Его раздражение росло, лысина побагровела.
— А они сейчас не часто встречаются, мой друг! И в принципе поживиться там нечем. Сверх того, они всегда далеко, это связано с путешествиями, местами, где переходят границу и где будут иметь удовольствие спросить у вас ваши документы. Но не исключено, что вы немного лукавите, что вы где-нибудь припрятали самое необходимое. Возможно, вы отпирались, сочтя проявлением чести не говорить нам ни о чем. Видите ли, моя работа — это разыскивание по-настоящему исчезнувших людей; тех, кто сопротивлялся желанию уйти из жизни. Вы не знаете, как разнообразны их побудительные мотивы и как желают они развязки; если не принимать во внимание нескольких бродяг и нескольких самоубийц, то можно встретить множество людей, более или менее устроенных, благополучно вернувшихся к тому образу жизни, который они оставили.
— Неужели возвращаются все! — воскликнул я. Покачав головой, инспектор повернулся ко мне.
— Все? Нет, конечно. Правда, в последнее время дело усложнилось. Исчезнувших находят в сектах, в общинах, обосновавшихся в горах, и даже живущих по одному в пещерах. Подите поймите тут! Я шпик, я не социолог.
Он не задержался, а я, боясь, что Клер придет слишком рано, не предложил ему пропустить стаканчик. Прежде чем уйти, он, как и следовало, вынул уже приготовленный документ, предназначенный «семье» и содержащий формальный отказ связать с ней судьбу «исчезнувшего». Наш неуступчивый гость не только отказался его подписать, но даже прочесть не пожелал. И бумага, — где вместе с фамилией стояло, конечно, и имя, неизвестно — французское или американское, но которого моя дочь не узнает никогда, которое она не сможет удержать в своих воспоминаниях, — была сложена вчетверо и заняла свое место в кармане.
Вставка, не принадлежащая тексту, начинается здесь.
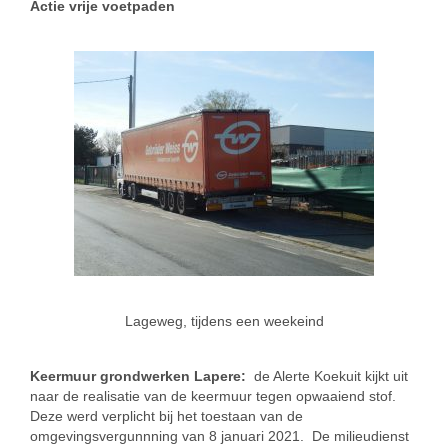
Actie vrije voetpaden
Lageweg, tijdens een weekeind
Keermuur grondwerken Lapere:
de Alerte Koekuit kijkt uit
naar de realisatie van de keermuur tegen opwaaiend stof.
Deze werd verplicht bij het toestaan van de
omgevingsvergunnning van 8 januari 2021. De milieudienst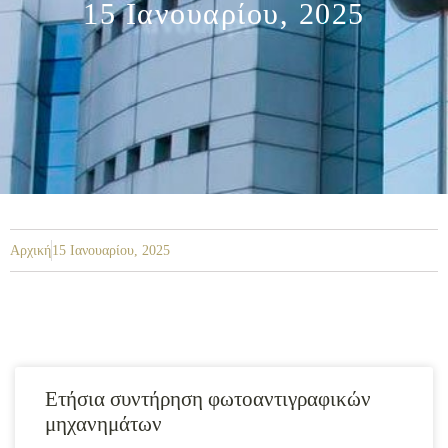
15 Ιανουαρίου, 2025
Αρχική
15 Ιανουαρίου, 2025
Ετήσια συντήρηση φωτοαντιγραφικών
μηχανημάτων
— Вы будете свидетелем, — сказал мне инспектор с порога и пожал плечами.
Когда дверь за ним закрылась, я повернулся и прямо перед собой увидел моего гостя; пристально глядя на меня, он спросил:
— Вы знали, что он придет? Вы поэтому отослали Клер?
Он отступил на шаг и добавил:
— Вы правильно сделали. Расскажите ей, что произошло здесь сегодня утром. Может быть, щадя ее, надо сказать, что я уехал приводить в порядок дела, что я потом все устрою… В общем, смотрите сами.
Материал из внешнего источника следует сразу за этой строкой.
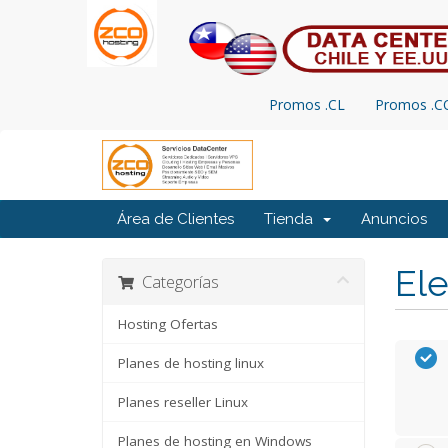
Promos .CL
Promos .
Área de Clientes
Tienda
Anuncios
Ele
Categorías
Hosting Ofertas
Planes de hosting linux
Planes reseller Linux
Planes de hosting en Windows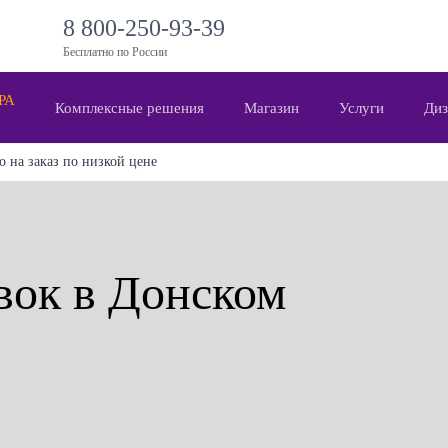
8 800-250-93-39
Бесплатно по России
 РА
Комплексные решения
Магазин
Услуги
Диз
 на заказ по низкой цене
вок в Донском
Что это было: мужество или нахальство? И что я мог сказать, не покривив душой? Он был столь же рассудителен, сколь и эгоистичен, и хорошо знал, почему я не имел никакого желания его удерживать. Но он все брал на себя:
— Я не могу возвращаться вспять, и, если б она знала причину, она сама пожелала бы, чтобы я ушел, была бы опечалена, но и так же разумна, как и вы. Ибо разве может она хотеть, чтобы мы соединились все втроем навечно? Может она предоставить мадам Пе возможность написать в «Эклерер»: «Личность незнакомца из Лагрэри установлена, он остается в Лагрэри и женится на дочери своего благодетеля»?
Произнося последнюю фразу, он рассмеялся этим своим хриплым смехом, который я с трудом выдерживал. Потом, кажется, он меня благодарил, а я ему как-то глупо пожелал удачи.
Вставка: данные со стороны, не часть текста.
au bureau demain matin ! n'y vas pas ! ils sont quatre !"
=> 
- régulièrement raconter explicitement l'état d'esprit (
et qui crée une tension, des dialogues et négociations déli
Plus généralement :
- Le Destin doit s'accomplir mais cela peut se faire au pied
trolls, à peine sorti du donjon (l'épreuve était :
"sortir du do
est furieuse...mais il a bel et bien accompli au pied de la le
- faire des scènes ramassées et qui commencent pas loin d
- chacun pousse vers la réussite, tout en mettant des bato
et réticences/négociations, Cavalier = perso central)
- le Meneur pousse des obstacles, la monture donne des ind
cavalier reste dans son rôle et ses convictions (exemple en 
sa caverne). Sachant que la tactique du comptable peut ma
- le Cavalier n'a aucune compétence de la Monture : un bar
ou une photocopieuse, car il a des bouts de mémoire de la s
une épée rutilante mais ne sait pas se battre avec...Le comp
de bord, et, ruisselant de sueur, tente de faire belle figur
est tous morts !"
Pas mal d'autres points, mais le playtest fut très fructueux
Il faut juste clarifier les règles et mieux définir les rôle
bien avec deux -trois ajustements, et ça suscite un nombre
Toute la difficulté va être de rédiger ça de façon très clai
И у него, и у меня глаза были на мокром месте, когда он оставил меня на кухне и пошел укладывать свой рюкзак. Я надеялся, что он поднимется ко мне, чтобы попрощаться, и раздумывал, какое средство передвижения он выберет; я все время бросал взгляд на часы. Но он словно растворился в воздухе. Дверца даже не звякнула. Позже мне стало известно, что, к удивлению некоторых прохожих, он просто-напросто сел в автобус, отходивший в двенадцать двадцать и прибывавший на вокзал супрефектуры; так что он мог сесть на парижский экспресс или в обратном направлении — на поезд, идущий в Нант, часом позже. Что не означает, впрочем, что он сел на тот или на другой.
XXX
В течение месяца — уже месяца! — среду, субботу и воскресенье мы проводим втроем, а иногда и вдвоем. Как и прежде, мы не пользуемся ни машиной, ни лодкой, у нас нет и перекладных, мы пешком идем по деревне, а потом достигаем опушки и углубляемся в лес.